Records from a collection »
=====
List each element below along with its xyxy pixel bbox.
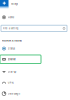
staticText: Network & Internet [2, 39, 22, 42]
button[interactable]: Data usage [0, 89, 41, 98]
staticText: Home [8, 16, 14, 19]
staticText: Settings [11, 3, 18, 5]
button[interactable]: Ethernet [0, 55, 41, 64]
button[interactable]: Dial-up [0, 68, 41, 76]
button[interactable]: Home [0, 13, 41, 22]
button[interactable]: Status [0, 44, 41, 53]
staticText: Status [8, 47, 15, 50]
staticText: VPN [8, 81, 14, 84]
staticText: Ethernet [8, 58, 16, 61]
staticText: Find a setting [3, 27, 19, 30]
staticText: Dial-up [8, 70, 17, 73]
staticText: Data usage [8, 92, 20, 95]
button[interactable]: VPN [0, 79, 41, 87]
=====
What is needed » Skip the pictures, then write out every entry exactly.

Completed task »
List each element below along with its xyxy pixel bbox.
staticText: Network & Internet [2, 39, 22, 42]
button[interactable]: Data usage [0, 89, 41, 98]
staticText: Home [8, 16, 14, 19]
staticText: Settings [11, 3, 18, 5]
button[interactable]: Ethernet [0, 55, 41, 64]
button[interactable]: Dial-up [0, 68, 41, 76]
button[interactable]: Home [0, 13, 41, 22]
button[interactable]: Status [0, 44, 41, 53]
staticText: Status [8, 47, 15, 50]
staticText: VPN [8, 81, 14, 84]
staticText: Ethernet [8, 58, 16, 61]
staticText: Find a setting [3, 27, 19, 30]
staticText: Dial-up [8, 70, 17, 73]
staticText: Data usage [8, 92, 20, 95]
button[interactable]: VPN [0, 79, 41, 87]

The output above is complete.